On the basis of the material filed the Arbitrator must conclude that the Company was correct in its determination that Mr. Campbell was responsible for a violation of CROR Rules 429 and 572. The evidence discloses that, because of inattention, he failed to alert the locomotive engineer with whom he was working in sufficient time to prevent their yard movement from passing a stop signal. In coming to that conclusion the Arbitrator is satisfied, on the balance of probabilities, that Mr. Campbell failed to call the signal as it was being approached, as he is required to do. His claim that he did is cast into serious doubt by the fact the locomotive engineer involved states that he cannot recall his having done so. Moreover, it is clear that the exercise of reasonable diligence on the part of Mr. Campbell would have given him an opportunity, regardless of the engineer's actions, to institute an application of the emergency brakes to avoid the infraction which occurred.

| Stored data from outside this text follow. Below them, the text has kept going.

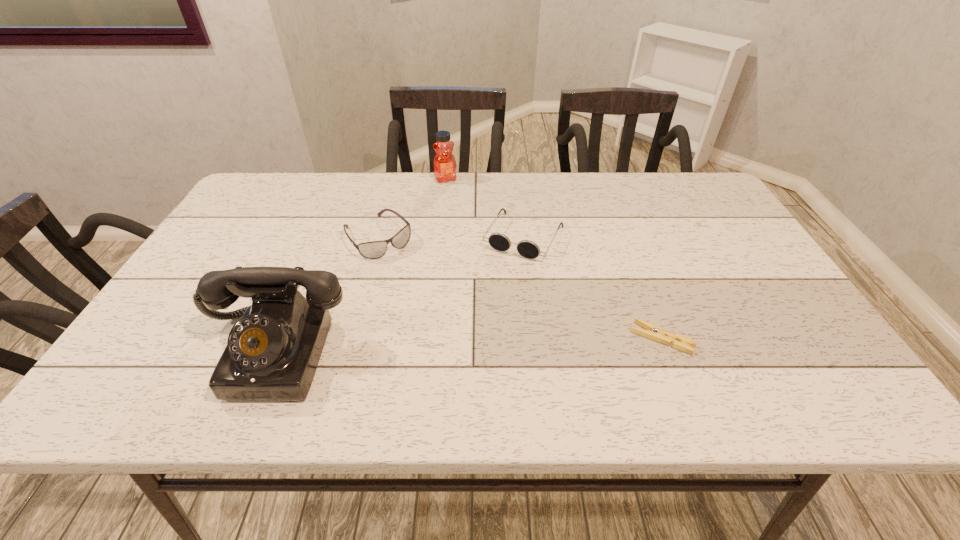 At what (x,y) coordinates should I click in order to perform the action: click on clothespin at the near edge. Please return your answer as a coordinate pair (x, y). Image resolution: width=960 pixels, height=540 pixels. Looking at the image, I should click on (656, 333).

Locate an element on the screen. Image resolution: width=960 pixels, height=540 pixels. object located at the left edge is located at coordinates (272, 353).

The width and height of the screenshot is (960, 540). Find the location of `object at the near left corner`. object at the near left corner is located at coordinates (272, 353).

The image size is (960, 540). In order to click on free space at the far edge of the desktop in this screenshot , I will do coord(649,208).

This screenshot has width=960, height=540. Identify the location of free space at the near edge of the desktop. (628, 349).

Locate an element on the screen. The height and width of the screenshot is (540, 960). vacant region at the left edge of the desktop is located at coordinates (246, 219).

At what (x,y) coordinates should I click in order to perform the action: click on vacant space at the right edge of the desktop. Please return your answer as a coordinate pair (x, y). Looking at the image, I should click on (770, 315).

The width and height of the screenshot is (960, 540). Find the location of `free space at the far left corner`. free space at the far left corner is located at coordinates (258, 207).

Locate an element on the screen. The width and height of the screenshot is (960, 540). vacant space at the far right corner of the desktop is located at coordinates (684, 204).

In order to click on blank space at the near right corner of the desktop in this screenshot , I will do `click(756, 336)`.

At the time of the incident Mr. Campbell, who is not a long service employee, had forty-five demerits on his record for a number of rules infractions, at least one of which involved a derailment. His record of rules infractions, in so junior an employee, is plainly not impressive. Moreover, the Arbitrator cannot accept the submission of the Union that the treatment of Mr. Campbell was inequitable as compared with the discipline assessed against the locomotive engineer, who was suspended for ninety days. The undisputed representation of the Company is that the locomotive engineer, who clearly shared responsibility for the incident, was an employee of some sixteen years with an unblemished record.

The violation of CROR Rule 429 (formerly UCOR 292) is among the most serious of rules infractions. Having regard to the grievor's prior record, given that the assessment of fifteen demerits would have resulted in his discharge for the accumulation of demerits, it is difficult to see on what basis the discipline assessed against him can be reduced. On the whole I am compelled to find that the assessment of fifteen demerits would fall within the range of discipline for an infraction of this kind, and that no significant mitigating factors are disclosed.

For the foregoing reasons the grievance must be dismissed.